Work order
Give the number of lines in the data that hold the word "label", and nothing else.

Document understanding data:
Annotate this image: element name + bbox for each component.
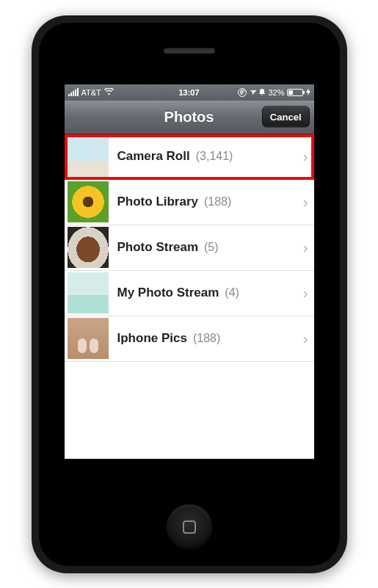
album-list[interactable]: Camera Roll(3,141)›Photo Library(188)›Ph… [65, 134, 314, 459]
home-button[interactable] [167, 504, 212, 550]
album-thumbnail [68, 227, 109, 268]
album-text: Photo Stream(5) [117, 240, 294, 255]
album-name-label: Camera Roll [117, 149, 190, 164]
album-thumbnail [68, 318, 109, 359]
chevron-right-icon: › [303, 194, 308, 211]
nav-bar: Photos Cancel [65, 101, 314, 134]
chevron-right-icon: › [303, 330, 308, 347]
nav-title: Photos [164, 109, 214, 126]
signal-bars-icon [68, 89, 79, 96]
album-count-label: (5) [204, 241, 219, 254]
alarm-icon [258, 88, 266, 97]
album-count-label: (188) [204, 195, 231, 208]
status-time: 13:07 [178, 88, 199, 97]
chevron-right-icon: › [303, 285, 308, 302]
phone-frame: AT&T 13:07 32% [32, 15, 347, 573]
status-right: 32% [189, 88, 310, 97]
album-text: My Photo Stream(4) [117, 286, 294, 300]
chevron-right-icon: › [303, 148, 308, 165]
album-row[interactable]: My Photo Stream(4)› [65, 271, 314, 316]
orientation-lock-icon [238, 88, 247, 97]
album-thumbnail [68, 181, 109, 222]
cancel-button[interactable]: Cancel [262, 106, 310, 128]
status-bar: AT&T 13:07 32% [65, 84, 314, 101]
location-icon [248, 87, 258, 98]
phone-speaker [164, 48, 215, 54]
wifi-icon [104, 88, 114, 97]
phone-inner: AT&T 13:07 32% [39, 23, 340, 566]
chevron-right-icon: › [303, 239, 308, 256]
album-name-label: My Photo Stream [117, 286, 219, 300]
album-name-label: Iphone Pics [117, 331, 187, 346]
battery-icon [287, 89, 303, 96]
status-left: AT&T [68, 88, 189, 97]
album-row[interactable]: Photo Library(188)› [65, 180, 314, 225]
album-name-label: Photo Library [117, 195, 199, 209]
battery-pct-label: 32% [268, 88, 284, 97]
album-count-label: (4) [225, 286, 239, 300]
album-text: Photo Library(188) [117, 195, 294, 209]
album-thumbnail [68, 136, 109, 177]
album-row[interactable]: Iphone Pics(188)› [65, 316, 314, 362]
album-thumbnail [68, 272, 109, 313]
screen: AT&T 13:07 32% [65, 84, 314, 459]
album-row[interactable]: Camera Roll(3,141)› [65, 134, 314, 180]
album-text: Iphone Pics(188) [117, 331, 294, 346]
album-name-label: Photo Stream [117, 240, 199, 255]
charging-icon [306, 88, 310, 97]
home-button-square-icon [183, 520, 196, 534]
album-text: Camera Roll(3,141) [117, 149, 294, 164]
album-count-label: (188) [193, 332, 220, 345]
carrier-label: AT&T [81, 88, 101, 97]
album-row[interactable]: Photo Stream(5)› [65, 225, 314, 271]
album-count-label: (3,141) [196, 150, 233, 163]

Your response
12